La crise, économique et sanitaire, alimente évidemment la colère : la rente des hydrocarbures s’amenuise (le volume global des exportations a reculé de 40% en valeur), en 2020 la croissance est tombée à - 6,5% et le taux de chômage explose.

Le président contesté

Le pouvoir, lui, apparaît de moins en moins crédible. Les absences à répétition du président n'arrangent pas les choses. Contaminé par le Covid-19 fin octobre, il est parti se faire soigner en Allemagne. Deux mois d'hospitalisation et une communication minimaliste sur son état de santé... Le chef de l'Etat a 75 ans et c'est un gros fumeur. À peine rentré, aussitôt reparti : un mois d'hospitalisation pour se faire opérer d'une complication au pied.

Le président Tebboune a eu beau faire savoir depuis son lit d'hôpital qu'il suivait  "quotidiennement, heure par heure, tout ce qui se passe en Algérie", ses disparitions prolongées ont alimenté toutes les rumeurs sur une éventuelle vacance du pouvoir, et réveillé le spectre du 4e mandat d'Abdelaziz Bouteflika, quand l'ex-président, frappé par un AVC, était devenu impotent et aphasique. 

Pour tenter de calmer la colère populaire, Abdelmadjid Tebboune a organisé un référendum, le 1er novembre, sur une réforme de la Constitution. Le texte limite à deux le nombre de mandats présidentiels et facilite la création d'associations et la liberté de manifester. Les Algériens n'y ont vu qu'un ravalement de façade. Ils ne sont que 23,7 % à s’être rendus aux urnes.

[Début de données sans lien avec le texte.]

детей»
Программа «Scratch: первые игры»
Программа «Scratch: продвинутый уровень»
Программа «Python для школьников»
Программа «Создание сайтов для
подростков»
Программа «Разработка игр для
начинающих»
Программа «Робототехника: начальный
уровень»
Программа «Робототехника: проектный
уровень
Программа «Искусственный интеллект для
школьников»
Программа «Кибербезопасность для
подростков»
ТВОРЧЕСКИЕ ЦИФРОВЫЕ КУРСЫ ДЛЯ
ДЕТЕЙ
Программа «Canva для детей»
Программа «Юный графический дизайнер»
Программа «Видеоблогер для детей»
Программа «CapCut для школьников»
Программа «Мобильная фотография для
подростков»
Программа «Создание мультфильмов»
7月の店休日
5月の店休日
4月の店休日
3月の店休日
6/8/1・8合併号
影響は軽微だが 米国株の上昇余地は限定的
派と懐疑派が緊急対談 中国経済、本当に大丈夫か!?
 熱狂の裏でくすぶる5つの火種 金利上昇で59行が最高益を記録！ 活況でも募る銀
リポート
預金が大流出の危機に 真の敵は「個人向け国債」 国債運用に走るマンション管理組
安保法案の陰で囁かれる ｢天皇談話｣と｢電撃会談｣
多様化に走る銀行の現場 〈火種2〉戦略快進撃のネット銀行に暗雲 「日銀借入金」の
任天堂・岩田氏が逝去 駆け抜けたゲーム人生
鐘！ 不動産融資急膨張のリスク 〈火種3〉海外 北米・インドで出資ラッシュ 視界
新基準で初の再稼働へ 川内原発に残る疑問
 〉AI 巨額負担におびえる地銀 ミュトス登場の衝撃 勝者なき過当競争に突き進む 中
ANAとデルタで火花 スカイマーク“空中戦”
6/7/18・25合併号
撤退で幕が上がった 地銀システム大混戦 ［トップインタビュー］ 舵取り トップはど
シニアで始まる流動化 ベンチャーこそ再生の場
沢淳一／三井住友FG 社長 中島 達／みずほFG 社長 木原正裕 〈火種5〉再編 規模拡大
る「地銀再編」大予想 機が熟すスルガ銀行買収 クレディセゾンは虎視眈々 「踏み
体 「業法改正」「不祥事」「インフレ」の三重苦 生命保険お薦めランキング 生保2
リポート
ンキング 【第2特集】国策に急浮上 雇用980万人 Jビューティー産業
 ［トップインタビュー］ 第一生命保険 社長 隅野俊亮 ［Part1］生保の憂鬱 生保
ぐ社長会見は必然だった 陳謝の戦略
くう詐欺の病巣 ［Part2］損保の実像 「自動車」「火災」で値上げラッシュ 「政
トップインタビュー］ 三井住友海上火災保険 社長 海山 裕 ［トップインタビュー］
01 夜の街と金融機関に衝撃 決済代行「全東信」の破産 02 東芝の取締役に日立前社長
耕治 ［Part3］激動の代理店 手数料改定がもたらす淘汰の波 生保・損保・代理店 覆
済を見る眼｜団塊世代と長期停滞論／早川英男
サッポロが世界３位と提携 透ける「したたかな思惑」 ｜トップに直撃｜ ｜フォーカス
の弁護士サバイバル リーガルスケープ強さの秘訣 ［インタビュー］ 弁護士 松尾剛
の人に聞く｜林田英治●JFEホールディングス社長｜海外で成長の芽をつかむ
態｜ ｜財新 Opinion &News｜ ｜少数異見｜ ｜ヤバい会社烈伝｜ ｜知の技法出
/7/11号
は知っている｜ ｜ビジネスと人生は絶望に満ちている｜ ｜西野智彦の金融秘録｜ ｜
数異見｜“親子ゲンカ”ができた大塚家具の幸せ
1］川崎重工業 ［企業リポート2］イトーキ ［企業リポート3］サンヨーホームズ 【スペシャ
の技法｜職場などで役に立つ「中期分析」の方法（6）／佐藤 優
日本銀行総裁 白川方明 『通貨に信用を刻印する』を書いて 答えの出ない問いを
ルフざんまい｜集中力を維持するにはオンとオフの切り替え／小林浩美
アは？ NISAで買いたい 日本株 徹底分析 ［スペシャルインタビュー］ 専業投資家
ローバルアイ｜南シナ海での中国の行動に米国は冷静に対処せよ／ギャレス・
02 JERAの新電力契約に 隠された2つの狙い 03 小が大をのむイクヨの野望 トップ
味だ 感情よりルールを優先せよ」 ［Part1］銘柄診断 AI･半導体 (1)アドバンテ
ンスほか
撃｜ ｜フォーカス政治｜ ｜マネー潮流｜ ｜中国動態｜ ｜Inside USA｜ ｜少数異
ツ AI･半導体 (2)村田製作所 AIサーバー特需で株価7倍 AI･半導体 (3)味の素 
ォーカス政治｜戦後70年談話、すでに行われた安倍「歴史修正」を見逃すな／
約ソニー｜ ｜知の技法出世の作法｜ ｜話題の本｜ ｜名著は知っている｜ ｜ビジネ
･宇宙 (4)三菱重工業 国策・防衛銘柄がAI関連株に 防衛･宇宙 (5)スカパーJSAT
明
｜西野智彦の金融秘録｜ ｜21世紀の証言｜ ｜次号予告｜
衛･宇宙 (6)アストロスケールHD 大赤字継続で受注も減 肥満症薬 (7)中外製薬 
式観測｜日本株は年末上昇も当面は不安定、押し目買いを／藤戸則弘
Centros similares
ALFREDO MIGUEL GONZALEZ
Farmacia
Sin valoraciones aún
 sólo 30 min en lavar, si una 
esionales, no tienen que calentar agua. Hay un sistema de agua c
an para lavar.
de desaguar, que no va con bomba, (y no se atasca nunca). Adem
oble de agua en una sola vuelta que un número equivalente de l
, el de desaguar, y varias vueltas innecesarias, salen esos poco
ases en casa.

Face à la crise politique, le chef de l'État, qui a conduit des consultations tout le week-end, envisage un remaniement du gouvernement dans les prochains jours et des élections législatives anticipées d'ici l'été.

Le Hirak, et après ?

L'occasion pour le Hirak de faire sa mue et de se transformer en mouvement politique ? Pas forcément. Le Hirak reste un mouvement sans leader, écartelé entre deux tendances qui de toute façon ne veulent pas entrer dans le jeu électoral : d'un côté, "Nida 22" ("l'appel 22", en référence à la date du déclenchement du Hirak le 22 février 2019) qui rassemble des activistes et universitaires, de l'autre "Al-Massar Al-Jadid" ("nouvelle voie"), qui tente de trouver une synthèse entre Hirak et pouvoir en place.

Nombreux sont ceux qui regrettent cette "obsession" du statut d'opposant qui laisse toute la place à l'ancien système et aux islamistes.